Accuracy-optimized implementation of tanf(), without performance impact

njuffa · July 4, 2022, 9:56pm

A recent report evaluating and comparing the accuracy of math functions of various commonly-used libraries: Vincenzo Innocente and Paul Zimmermann, “Accuracy of Mathematical Functions in Single, Double, Extended Double and Quadruple Precision”, (HAL Preprint hal-03141101v2), 2022, highlights the fact that many of the math functions in CUDA are worthy of improvement in terms of accuracy. Looking at the details of some functions, it seems that this is possible without a negative impact on performance.

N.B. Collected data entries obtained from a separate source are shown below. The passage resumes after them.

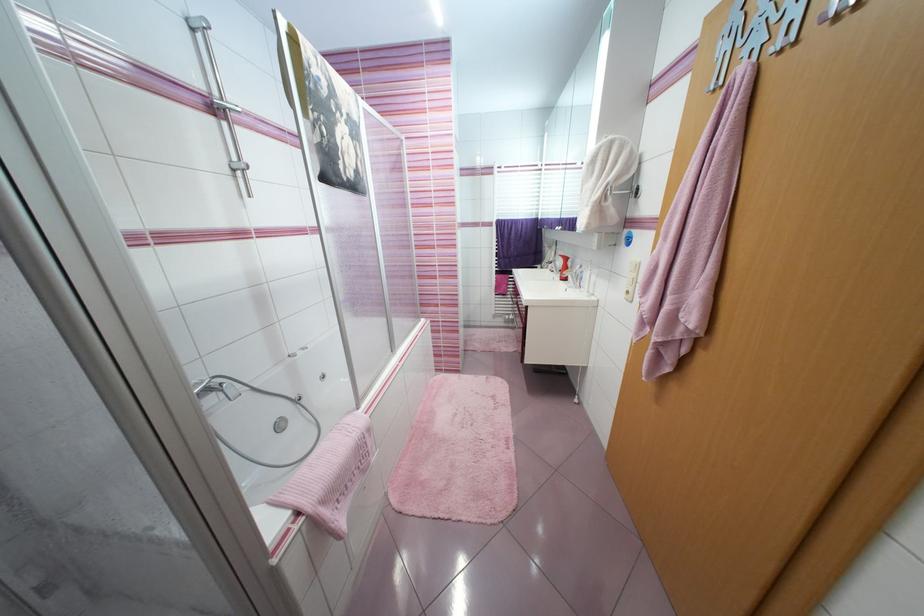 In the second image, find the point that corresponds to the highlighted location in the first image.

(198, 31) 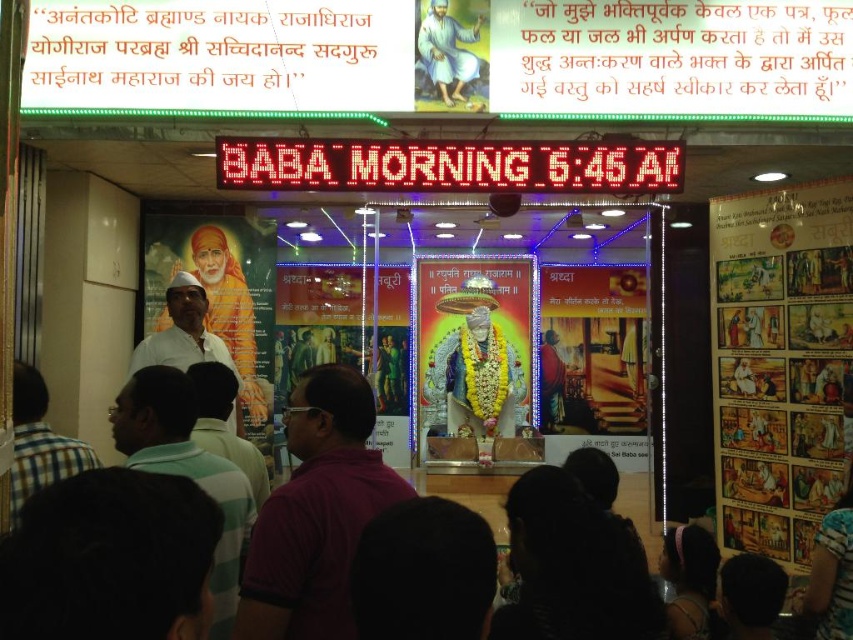 You are standing in the temple and want to take a photo of the central statue. The temple has a rule that you must stay at least 5 meters away from the statue. Is your current position at point (421, 72) within the allowed distance?

The distance of point (421, 72) from camera is 7.02 meters, which is more than the required 5 meters. Therefore, your current position is within the allowed distance.

You are an event organizer arranging decorations for the gathering. You have a white cloth at upper center and a white cotton shirt at center. Which item takes up more space in the scene?

The white cotton shirt at center occupies more space than the white cloth at upper center.

What are the coordinates of the purple cotton shirt at center?

The coordinates of the purple cotton shirt at center are at point (x=316, y=513). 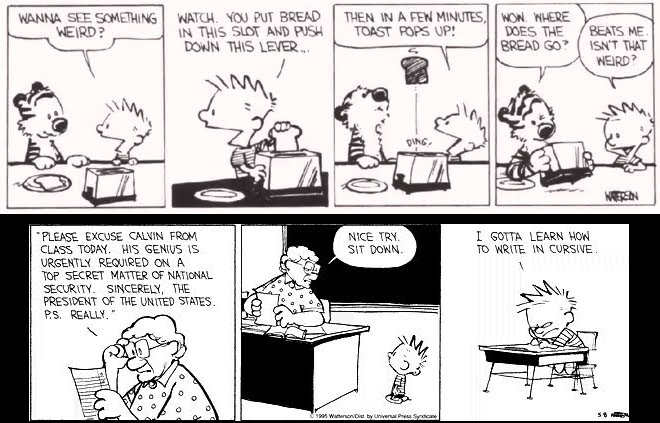 Image resolution: width=660 pixels, height=423 pixels. I want to click on plate, so click(x=30, y=186), click(x=224, y=197), click(x=354, y=186), click(x=528, y=187). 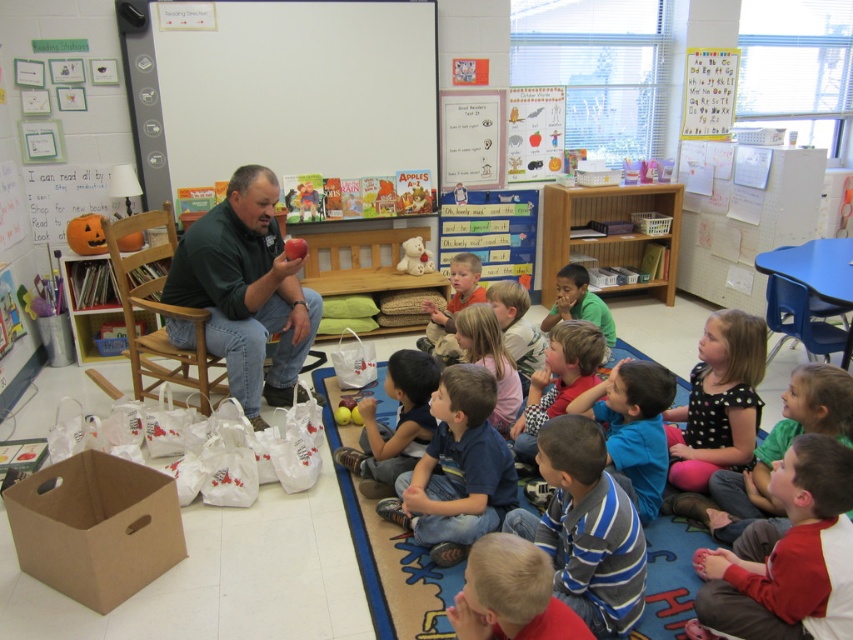 Question: Can you confirm if red cotton shirt at lower right is thinner than blue denim jeans at lower center?

Choices:
 (A) no
 (B) yes

Answer: (B)

Question: Which of the following is the farthest from the observer?

Choices:
 (A) green matte shirt at left
 (B) blue striped shirt at lower center

Answer: (A)

Question: Which point is farther from the camera taking this photo?

Choices:
 (A) coord(434,433)
 (B) coord(606,310)
 (C) coord(527,417)
 (D) coord(663,474)

Answer: (B)

Question: Among these points, which one is farthest from the camera?

Choices:
 (A) (497, 484)
 (B) (454, 262)
 (C) (286, 246)
 (D) (544, 397)

Answer: (B)

Question: Is striped cotton shirt at lower center closer to camera compared to smooth blue shirt at lower center?

Choices:
 (A) no
 (B) yes

Answer: (B)

Question: Is white matte board at upper center thinner than light pink fabric dress at center?

Choices:
 (A) no
 (B) yes

Answer: (A) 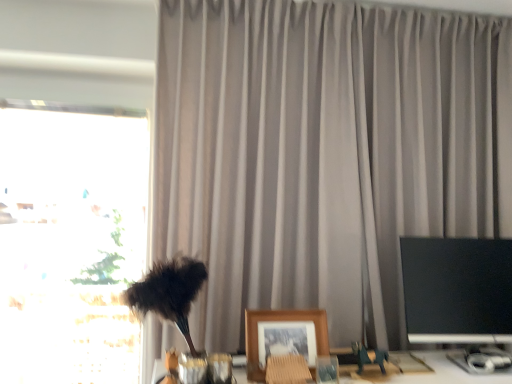 Identify the location of matte gray curtain at center. Image resolution: width=512 pixels, height=384 pixels. (322, 153).

The height and width of the screenshot is (384, 512). In order to click on transparent glass window at left in this screenshot , I will do `click(71, 244)`.

What are the coordinates of `black glossy monitor at right` in the screenshot? It's located at (460, 297).

The width and height of the screenshot is (512, 384). In order to click on wooden framed photo at center in this screenshot , I will do `click(283, 337)`.

From a real-world perspective, which is physically below, wooden framed photo at center or black glossy monitor at right?

In real-world perspective, wooden framed photo at center is lower.

Is wooden framed photo at center positioned with its back to black glossy monitor at right?

No, black glossy monitor at right is not at the back of wooden framed photo at center.

Can you confirm if wooden framed photo at center is taller than black glossy monitor at right?

No, wooden framed photo at center is not taller than black glossy monitor at right.

Can you confirm if wooden framed photo at center is positioned to the left of black glossy monitor at right?

Correct, you'll find wooden framed photo at center to the left of black glossy monitor at right.

Is transparent glass window at left bigger than matte gray curtain at center?

No.

Is transparent glass window at left taller or shorter than matte gray curtain at center?

Considering their sizes, transparent glass window at left has less height than matte gray curtain at center.

Could you tell me if transparent glass window at left is facing matte gray curtain at center?

No, transparent glass window at left is not oriented towards matte gray curtain at center.

Considering the positions of objects transparent glass window at left and matte gray curtain at center in the image provided, who is more to the right, transparent glass window at left or matte gray curtain at center?

matte gray curtain at center is more to the right.

Measure the distance between metallic green toy horse at lower right and transparent glass window at left.

1.16 meters.

Could you tell me if metallic green toy horse at lower right is turned towards transparent glass window at left?

No, metallic green toy horse at lower right is not turned towards transparent glass window at left.

Can you tell me how much metallic green toy horse at lower right and transparent glass window at left differ in facing direction?

The angular difference between metallic green toy horse at lower right and transparent glass window at left is 0.000301 degrees.

Would you say transparent glass window at left is part of metallic green toy horse at lower right's contents?

No, transparent glass window at left is not surrounded by metallic green toy horse at lower right.

In the scene shown: Is matte gray curtain at center surrounded by black glossy monitor at right?

No, matte gray curtain at center is not surrounded by black glossy monitor at right.

Considering the sizes of objects black glossy monitor at right and matte gray curtain at center in the image provided, who is smaller, black glossy monitor at right or matte gray curtain at center?

With smaller size is black glossy monitor at right.

Is the surface of black glossy monitor at right in direct contact with matte gray curtain at center?

black glossy monitor at right and matte gray curtain at center are clearly separated.

Considering the sizes of objects black glossy monitor at right and transparent glass window at left in the image provided, who is wider, black glossy monitor at right or transparent glass window at left?

transparent glass window at left.

Does black glossy monitor at right have a greater height compared to transparent glass window at left?

No.

From the image's perspective, which is below, black glossy monitor at right or transparent glass window at left?

black glossy monitor at right, from the image's perspective.

Measure the distance between wooden framed photo at center and matte gray curtain at center.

A case in point is the function tanf(), where I was able to reduce the maximum error of 3.096 ulps in CUDA 11 to 1.955 ulps, with no negative performance impact observed on my Quadro RTX 4000 (compute capability 7.5).

/*
  Copyright (c) 2022, Norbert Juffa
  All rights reserved.

  Redistribution and use in source and binary forms, with or without 
  modification, are permitted provided that the following conditions
  are met:

  1. Redistributions of source code must retain the above copyright 
     notice, this list of conditions and the following disclaimer.

  2. Redistributions in binary form must reproduce the above copyright
     notice, this list of conditions and the following disclaimer in the
     documentation and/or other materials provided with the distribution.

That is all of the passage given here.